Is multi threaded execution possible with tensorRT?

For multi stream video analytics, is it possible to create threads and thread blocks and do inference for every stream on a different thread using TensorRT inference engine in C++ as we wish?

Hi,

Please refer below link:
https://docs.nvidia.com/deeplearning/sdk/tensorrt-best-practices/index.html#optimize-performance

Here is a tutorial for your reference for executing with multiple CUDA stream.

Deepstream SDK:

Deepstream reference apps:

Thanks

First of all thanks a lot for your response.
As per the document for TensorRT and slides for Cuda streams says I created multiple streams and multiple execution context and checked the output in visual profiler.
This is the code within my inference function, where I have used BufferManager from buffer.h library which was provided with tensorrt samples.

cudaProfilerStart();
buffers.copyInputToDeviceAsync(stream1);
buffers2.copyInputToDeviceAsync(stream2);

    // Execute the inference work
    
    context->enqueue(mParams.batchSize, buffers.getDeviceBindings().data(),stream1,nullptr);
    context2->enqueue(mParams.batchSize, buffers2.getDeviceBindings().data(),stream2,nullptr);
    // Copy data from device output buffers to host output buffers
    buffers.copyOutputToHostAsync(stream1);
    buffers2.copyOutputToHostAsync(stream2);
    cudaProfilerStop();

As you can see, I have separate stream, separate buffer and separate execution context to inference 2 images.

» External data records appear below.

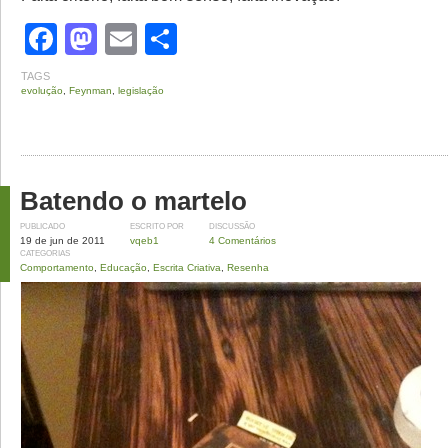
Facebook
Mastodon
Email
Share
TAGS
evolução
,
Feynman
,
legislação
Batendo o martelo
PUBLICADO
ESCRITO POR
DISCUSSÃO
19 de jun de 2011
vqeb1
4 Comentários
CATEGORIAS
Comportamento
,
Educação
,
Escrita Criativa
,
Resenha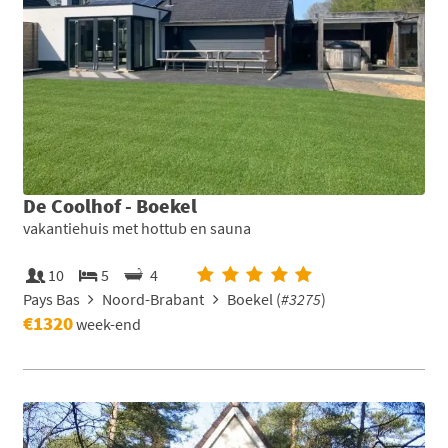
De Coolhof - Boekel
vakantiehuis met hottub en sauna
10
5
4
Pays Bas
Noord-Brabant
Boekel (
#3275
)
€1320
week-end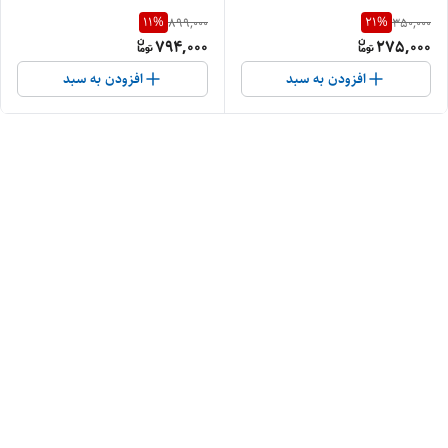
11
%
21
%
899,000
350,000
794,000
275,000
افزودن به سبد
افزودن به سبد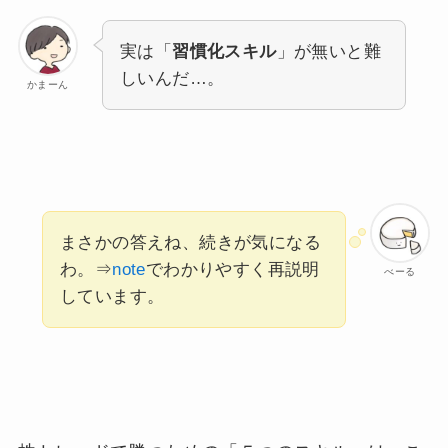
実は「
習慣化スキル
」が無いと難
しいんだ…。
かまーん
まさかの答えね、続きが気になる
わ。⇒
note
でわかりやすく再説明
べーる
しています。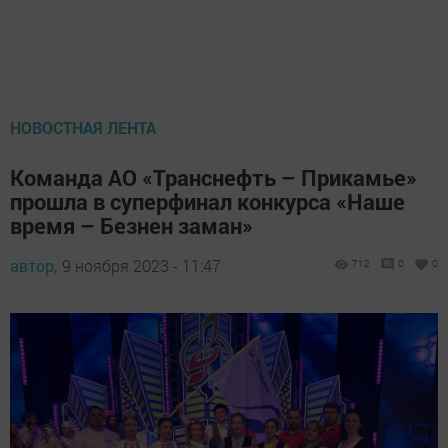
НОВОСТНАЯ ЛЕНТА
Команда АО «Транснефть – Прикамье»
прошла в суперфинал конкурса «Наше
время – Безнен заман»
автор,
9 ноября 2023 - 11:47
712
0
0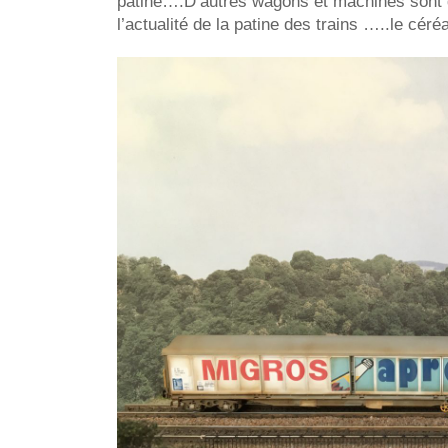
patiné….D’autres wagons et machines sont dans
l’actualité de la patine des trains …..le cér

But when I checked the visual profiler results both the executions (inference) did not happen simultaneously.

Can you please explain me what went wrong here?

Hi,

Unless otherwise specified all calls are placed into a default stream, often referred to as “Stream 0”. It has special synchronization rules:

It might also be due to low GPU compute space to run multiple streams. Please check the memory consumption of each stream.

Thanks